If, on the other hand, there is a run-off election, many opposition supporters fear that Erdogan could use the two weeks between the first and second rounds to create an unstable situation. The parliamentary elections of 2015 serve as a cautionary tale. After the AKP lost its absolute majority in parliament in June, Erdogan called new elections for November. The election campaign was overshadowed by a bomb attack that left more than 100 dead. The desire for stability among the population helped the AKP to victory. The opposition may also find it difficult to mobilise the same number of voters in a second round. Manipulation of the election results cannot be ruled out either.

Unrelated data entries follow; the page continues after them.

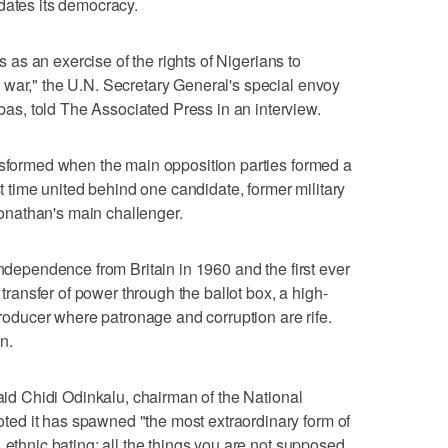
dates its democracy.
is as an exercise of the rights of Nigerians to
 war," the U.N. Secretary General's special envoy
s, told The Associated Press in an interview.
nsformed when the main opposition parties formed a
st time united behind one candidate, former military
nathan's main challenger.
independence from Britain in 1960 and the first ever
c transfer of power through the ballot box, a high-
 producer where patronage and corruption are rife.
n.
said Chidi Odinkalu, chairman of the National
ed it has spawned "the most extraordinary form of
 ethnic bating; all the things you are not supposed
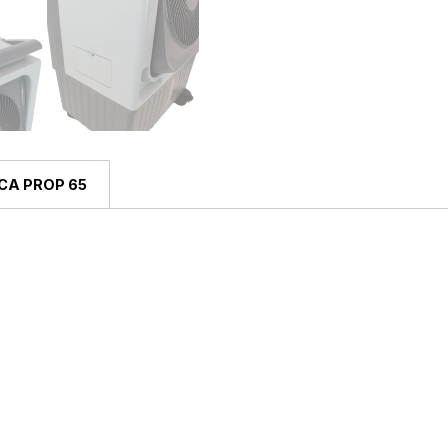
CA PROP 65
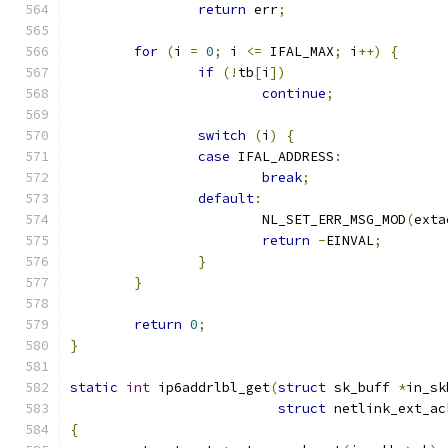
return
 err
;
for
(
i 
=
0
;
 i 
<=
 IFAL_MAX
;
 i
++)
{
if
(!
tb
[
i
])
continue
;
switch
(
i
)
{
case
 IFAL_ADDRESS
:
break
;
default
:
			NL_SET_ERR_MSG_MOD
(
exta
return
-
EINVAL
;
}
}
return
0
;
}
static
int
 ip6addrlbl_get
(
struct
 sk_buff 
*
in_sk
struct
 netlink_ext_ac
{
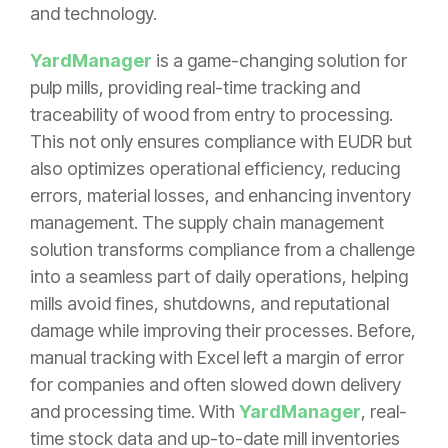
and technology.
YardManager
is a game-changing solution for
pulp mills, providing real-time tracking and
traceability of wood from entry to processing.
This not only ensures compliance with EUDR but
also optimizes operational efficiency, reducing
errors, material losses, and enhancing inventory
management. The supply chain management
solution transforms compliance from a challenge
into a seamless part of daily operations, helping
mills avoid fines, shutdowns, and reputational
damage while improving their processes. Before,
manual tracking with Excel left a margin of error
for companies and often slowed down delivery
and processing time. With
YardManager
, real-
time stock data and up-to-date mill inventories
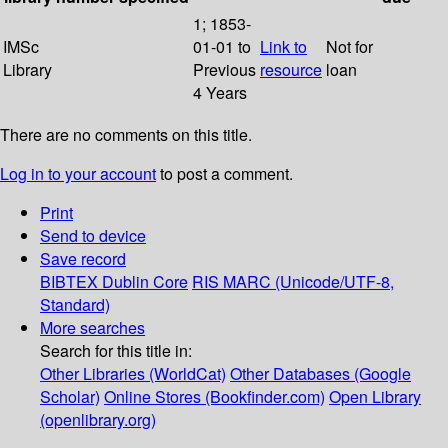
1; 1853-
IMSc
01-01 to
Link to
Not for
Library
Previous
resource
loan
4 Years
There are no comments on this title.
Log in to your account
to post a comment.
Print
Send to device
Save record
BIBTEX
Dublin Core
RIS
MARC (Unicode/UTF-8,
Standard)
More searches
Search for this title in:
Other Libraries (WorldCat)
Other Databases (Google
Scholar)
Online Stores (Bookfinder.com)
Open Library
(openlibrary.org)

Would Erdogan accept defeat?

In a television interview on Friday evening, Erdogan replied to this question as follows: "Such a question can only be asked of a terrorist organization. We came to power by democratic means. If my nation decides otherwise, we will do what democracy asks us to do." This was well received in opposition circles. On Saturday, however, Erdogan once again used language in a campaign speech that seems to be designed to undermine the legitimacy of the elections. He accused Kilicdaroglu of working with American President Joe Biden to overthrow him. Many observers believe that the president could doubt the result, especially if it is very close. A warning example of this is the mayoral election in Istanbul in 2019, in which Erdogan pushed through a new election despite a narrow victory for the opposition. But that didn't help him: the opposition candidate Ekrem Imamoglu won the new election even higher.

Turkey experts point out that a stolen election like the one in Belarus in 2020 is not to be expected in Turkey. Elections are too firmly anchored in Turkish politics as a basis for legitimacy. Voter turnout in the previous presidential elections was 86 percent. True, there are fears that in the event of Erdogan's defeat, there will be violence on the part of his supporters. However, Erdogan could hardly use this to stay in office.

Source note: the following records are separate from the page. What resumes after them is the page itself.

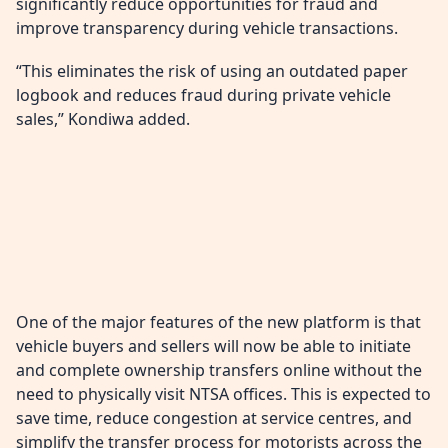
significantly reduce opportunities for fraud and
improve transparency during vehicle transactions.
“This eliminates the risk of using an outdated paper
logbook and reduces fraud during private vehicle
sales,” Kondiwa added.
One of the major features of the new platform is that
vehicle buyers and sellers will now be able to initiate
and complete ownership transfers online without the
need to physically visit NTSA offices. This is expected to
save time, reduce congestion at service centres, and
simplify the transfer process for motorists across the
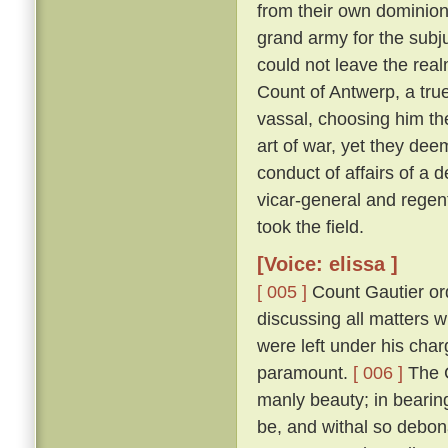
from their own dominion
grand army for the subju
could not leave the real
Count of Antwerp, a true
vassal, choosing him th
art of war, yet they dee
conduct of affairs of a d
vicar-general and regen
took the field.
[Voice: elissa ]
[ 005 ]
Count Gautier ord
discussing all matters 
were left under his char
paramount.
[ 006 ]
The C
manly beauty; in bearin
be, and withal so debona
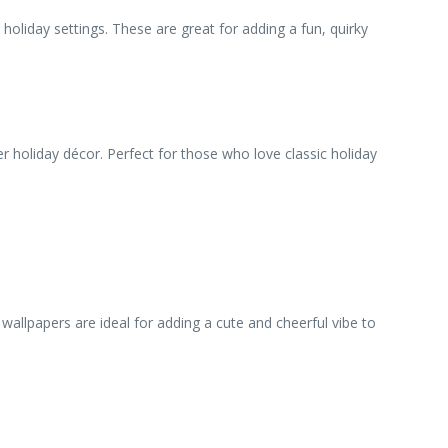
 holiday settings. These are great for adding a fun, quirky
 holiday décor. Perfect for those who love classic holiday
wallpapers are ideal for adding a cute and cheerful vibe to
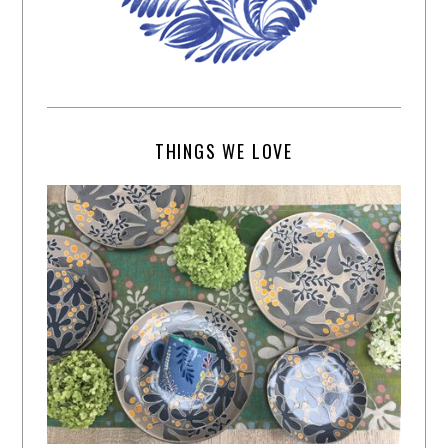
THINGS WE LOVE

How great is the risk of electoral fraud?

That depends on whether the opposition succeeds in continuously monitoring the ballot boxes on election day to prevent them from being replaced by prepared ballot boxes. The opposition alliance says it has mobilized more than half a million volunteer election observers. They are faced with the task of observing around 191,000 polling stations. Opposition circles fear that there could be gaps in monitoring, especially in the earthquake areas and in the Kurdish-majority areas in the south-east of the country. In the earthquake zones, this is because overnight accommodation for observers is limited. In the southeast, because volunteers could be intimidated by violence. In principle, the opposition is also represented in the electoral councils, which are responsible for organizing voting and counting. However, in the southeast, the most important opposition party, the HDP, is not represented in the electoral councils. Their candidates are running under the umbrella of the Green Left Party because a ban procedure is underway against the HDP.